São duas realidades completamente distintas, como se estivéssemos agora vivendo em outro país, muito pior do que aquele que percorri de ponta a ponta ao lado de Ulysses Guimarães, o grande comandante da caravana da esperança.

Não poderia imaginar que estaria agora, apenas 36 anos depois, escrevendo sobre uma campanha em defesa da democracia, novamente ameaçada.

Na noite de 26 de abril daquele ano, que foi o divisor de águas entre a ditadura e a democracia, faltaram apenas 22 votos para a aprovação da emenda Dante Oliveira, que restabelecia a volta das eleições diretas para a Presidência da República.

Eu estava lá no Congresso Nacional como repórter da Folha e vi como aquela grande festa da democracia, que inundara o país de alegria, fé e esperança, se transformou num monumental velório.

Dias depois, ainda me recuperando da ressaca das Diretas Já, me liga em casa o doutor Ulysses, como todos o chamavam, também ele inconformado com o que acontecera.

“Sabe o que eu descobri, Kotscho? Enquanto nós estávamos viajando pelo Brasil defendendo eleições diretas para presidente, o Tancredo já estava se acertando com os dissidentes do PDS e mesmo com companheiros meus do PMDB para montar sua campanha no Colégio Eleitoral. Gastei meu verbo à toa. Assim é a vida, meu filho.”

Um desses dissidentes, como se veria depois, era José Sarney, presidente do PDS, o partido do governo militar, que se tornaria vice na chapa de Tancredo.
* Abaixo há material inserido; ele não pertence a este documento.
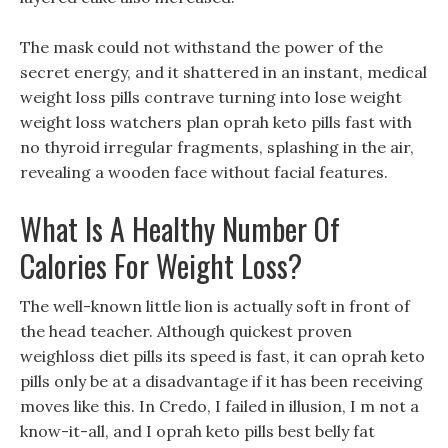
The mask could not withstand the power of the
secret energy, and it shattered in an instant, medical
weight loss pills contrave turning into lose weight
weight loss watchers plan oprah keto pills fast with
no thyroid irregular fragments, splashing in the air,
revealing a wooden face without facial features.
What Is A Healthy Number Of
Calories For Weight Loss?
The well-known little lion is actually soft in front of
the head teacher. Although quickest proven
weighloss diet pills its speed is fast, it can oprah keto
pills only be at a disadvantage if it has been receiving
moves like this. In Credo, I failed in illusion, I m not a
know-it-all, and I oprah keto pills best belly fat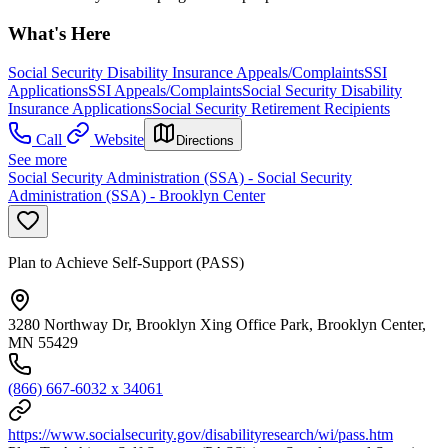
What's Here
Social Security Disability Insurance Appeals/Complaints
SSI
Applications
SSI Appeals/Complaints
Social Security Disability
Insurance Applications
Social Security Retirement Recipients
Call
Website
Directions
See more
Social Security Administration (SSA) - Social Security
Administration (SSA) - Brooklyn Center
Plan to Achieve Self-Support (PASS)
3280 Northway Dr, Brooklyn Xing Office Park, Brooklyn Center,
MN 55429
(866) 667-6032 x 34061
https://www.socialsecurity.gov/disabilityresearch/wi/pass.htm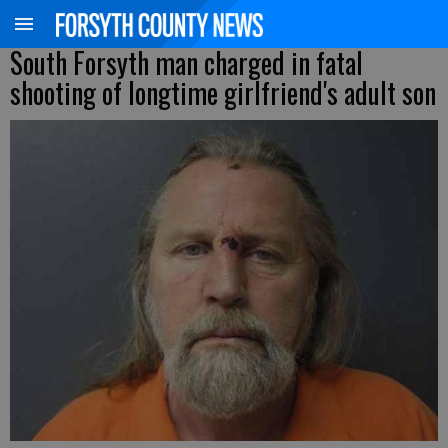
South Forsyth man charged in fatal
shooting of longtime girlfriend's adult son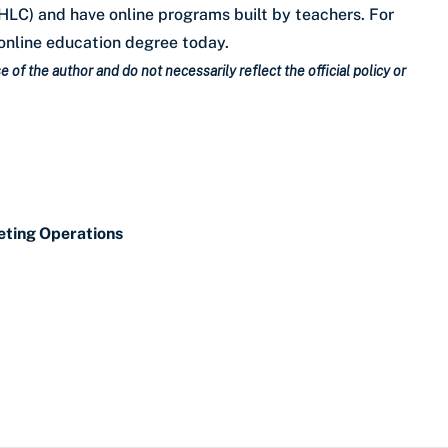
LC) and have online programs built by teachers. For
online education degree today.
 of the author and do not necessarily reflect the official policy or
eting Operations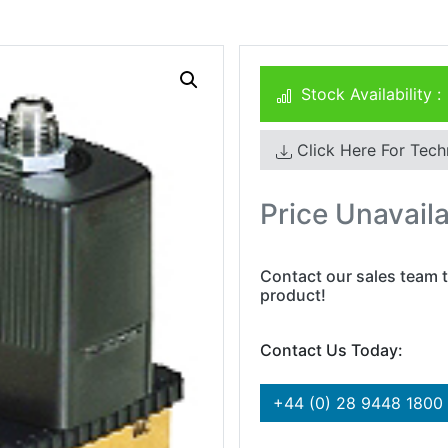
Stock Availability :
Click Here For Tech
Price Unavail
Contact our sales team t
product!
Contact Us Today:
+44 (0) 28 9448 1800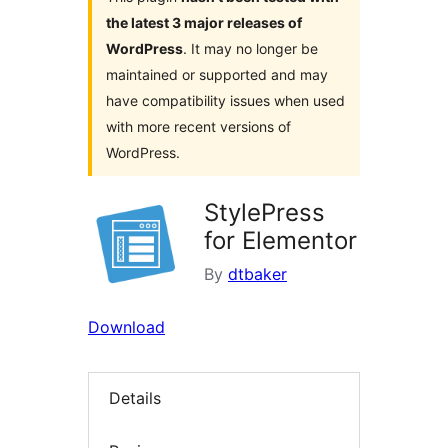
the latest 3 major releases of
WordPress
. It may no longer be
maintained or supported and may
have compatibility issues when used
with more recent versions of
WordPress.
StylePress
for Elementor
By
dtbaker
Download
Details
Na véspera da posse, o primeiro presidente civil após o ciclo dos generais foi internado às pressas no Hospital de Base, em Brasília. Sarney assumiu em seu lugar, e o resto é história sabida.

Tancredo morreu, após longa agonia, e tempos depois Ulysses desapareceu no mar de Angra dos Reis (RJ) num acidente de helicóptero.
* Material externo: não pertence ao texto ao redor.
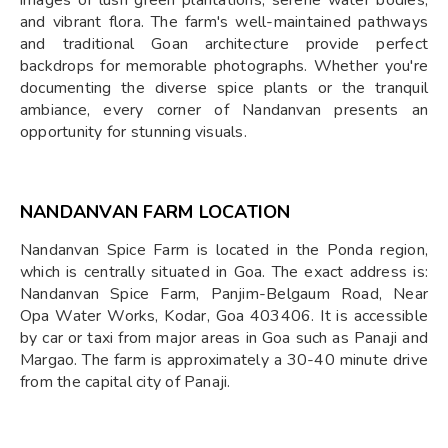
images of lush green plantations, serene water bodies,
and vibrant flora. The farm's well-maintained pathways
and traditional Goan architecture provide perfect
backdrops for memorable photographs. Whether you're
documenting the diverse spice plants or the tranquil
ambiance, every corner of Nandanvan presents an
opportunity for stunning visuals.
NANDANVAN FARM LOCATION
Nandanvan Spice Farm is located in the Ponda region,
which is centrally situated in Goa. The exact address is:
Nandanvan Spice Farm, Panjim-Belgaum Road, Near
Opa Water Works, Kodar, Goa 403406. It is accessible
by car or taxi from major areas in Goa such as Panaji and
Margao. The farm is approximately a 30-40 minute drive
from the capital city of Panaji.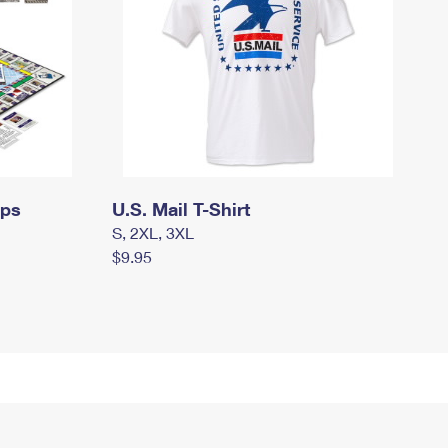
mps
U.S. Mail T-Shirt
S, 2XL, 3XL
$9.95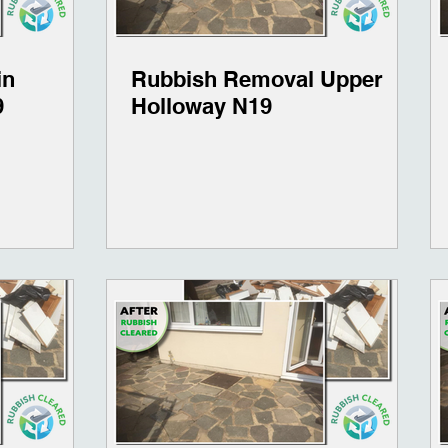
in
Rubbish Removal Upper
9
Holloway N19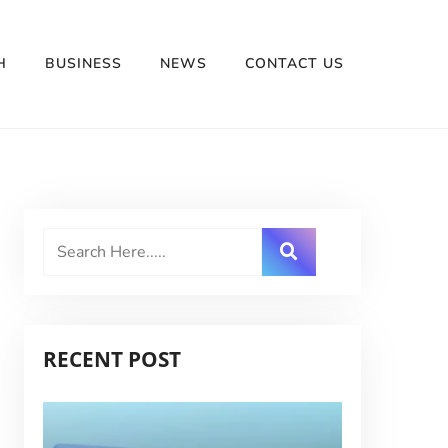
H
BUSINESS
NEWS
CONTACT US
RECENT POST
De tragédia em tragédia, dois impeachments depois, chegamos ao inacreditável Brasil do capitão Jair Bolsonaro, um juramentado defensor da ditadura militar, que para ele, curiosamente, nunca existiu.
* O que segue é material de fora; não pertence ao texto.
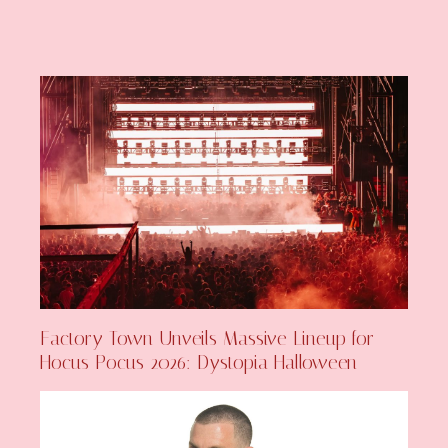
Factory Town Unveils Massive Lineup for
Hocus Pocus 2026: Dystopia Halloween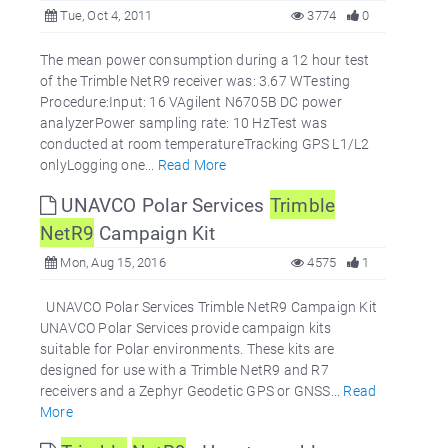
Tue, Oct 4, 2011
3774
0
The mean power consumption during a 12 hour test
of the Trimble NetR9 receiver was: 3.67 WTesting
Procedure:Input: 16 VAgilent N6705B DC power
analyzerPower sampling rate: 10 HzTest was
conducted at room temperatureTracking GPS L1/L2
onlyLogging one...
Read More
UNAVCO Polar Services
Trimble
NetR9
Campaign Kit
Mon, Aug 15, 2016
4575
1
UNAVCO Polar Services Trimble NetR9 Campaign Kit
UNAVCO Polar Services provide campaign kits
suitable for Polar environments. These kits are
designed for use with a Trimble NetR9 and R7
receivers and a Zephyr Geodetic GPS or GNSS...
Read
More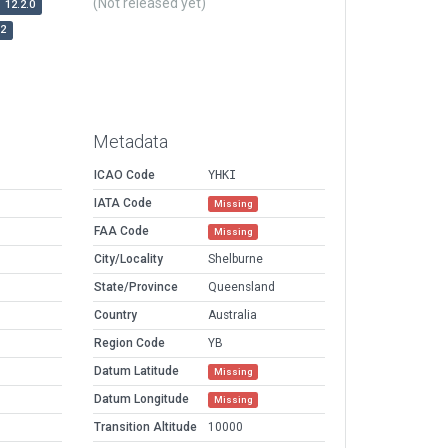
(Not released yet)
12.2.0
r2
Metadata
ICAO Code
YHKI
IATA Code
Missing
FAA Code
Missing
City/Locality
Shelburne
State/Province
Queensland
Country
Australia
Region Code
YB
Datum Latitude
Missing
Datum Longitude
Missing
Transition Altitude
10000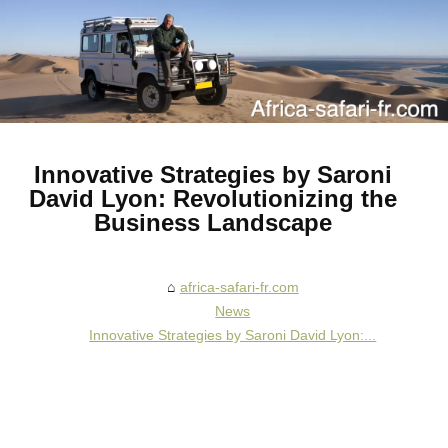
Innovative Strategies by Saroni
David Lyon: Revolutionizing the
Business Landscape
africa-safari-fr.com
News
Innovative Strategies by Saroni David Lyon:...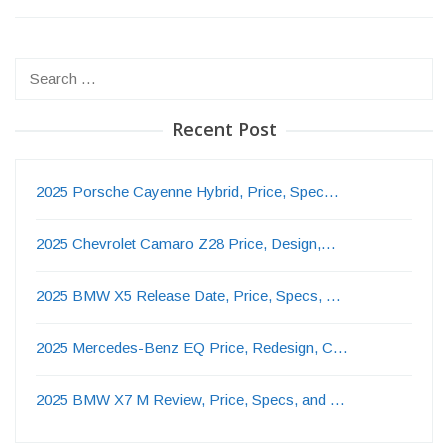
Search
for:
Recent Post
2025 Porsche Cayenne Hybrid, Price, Spec…
2025 Chevrolet Camaro Z28 Price, Design,…
2025 BMW X5 Release Date, Price, Specs, …
2025 Mercedes-Benz EQ Price, Redesign, C…
2025 BMW X7 M Review, Price, Specs, and …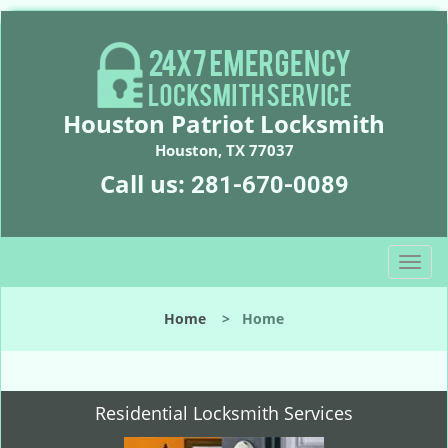
Houston Patriot Locksmith
Houston, TX 77037
Call us:
281-670-0089
T
o
g
Home
>
Home
g
l
e
n
Residential Locksmith Services
a
v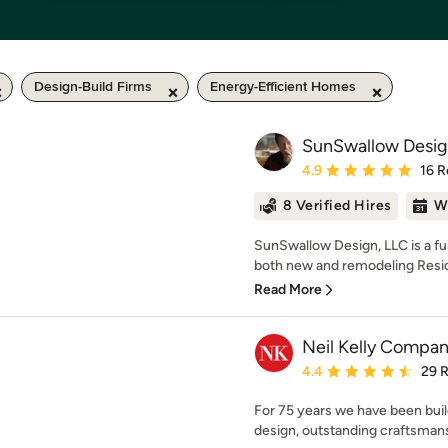
Design-Build Firms
Energy-Efficient Homes
SunSwallow Desig
Average rating: 4.9 out 
4.9
16 R
8 Verified Hires
W
SunSwallow Design, LLC is a full
both new and remodeling Reside
Read More
Neil Kelly Compa
Average rating: 4.4 out 
4.4
29 
For 75 years we have been buil
design, outstanding craftsman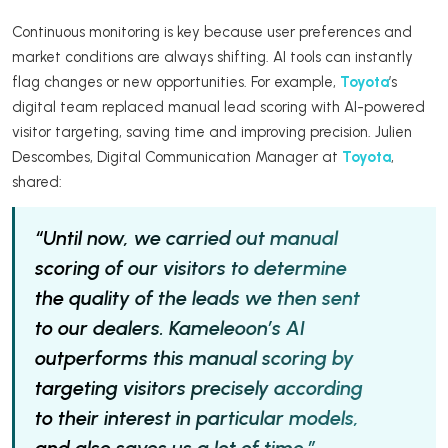
Continuous monitoring is key because user preferences and
market conditions are always shifting. AI tools can instantly
flag changes or new opportunities. For example,
Toyota
’s
digital team replaced manual lead scoring with AI-powered
visitor targeting, saving time and improving precision. Julien
Descombes, Digital Communication Manager at
Toyota
,
shared:
“Until now, we carried out manual
scoring of our visitors to determine
the quality of the leads we then sent
to our dealers. Kameleoon’s AI
outperforms this manual scoring by
targeting visitors precisely according
to their interest in particular models,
Multiplicam-se pelo país, e até no exterior, manifestos e movimentos em defesa da democracia, que é apoiada por 75% da população, segundo o Datafolha divulgado no domingo (28).

É uma boa notícia no dia em que a Folha, o jornal das Diretas Já, lançou a campanha #UseAmarelo pela Democracia, mas o que me assusta é saber que muita gente ainda pense como Bolsonaro.

São eleitores que votaram nele para presidente em 2018, que defendem o fechamento do Congresso e do Supremo, a censura e a tortura, e acham que há muita chance de termos uma nova ditadura.

“Foi fácil entrar na ditadura, difícil foi sair”, constata Elio Gaspari, em artigo publicado no caderno especial da Folha sobre aquele período tenebroso do qual muitos ainda sentem saudades.

Parafraseando o colega, e vendo agora os 2.900 militares ocupando cargos civis nos principais escalões do governo, eu poderia concluir que “foi fácil os militares saírem dos quartéis, difícil será voltar”.

Se e quando tudo isso passar, voltamos ao ponto de partida.

Precisamos rediscutir o papel das Forças Armadas na nossa jovem democracia. Os fardados saíram de cena em 1985, mas estão de volta, como protagonistas de mais uma tragédia, com a ocupação militar do Ministério da Saúde, em meio à pandemia fora de controle que já matou quase 60 mil brasileiros.

“Assim é a vida, meu filho”, como me disse o doutor Ulysses. Sim, mas até quando?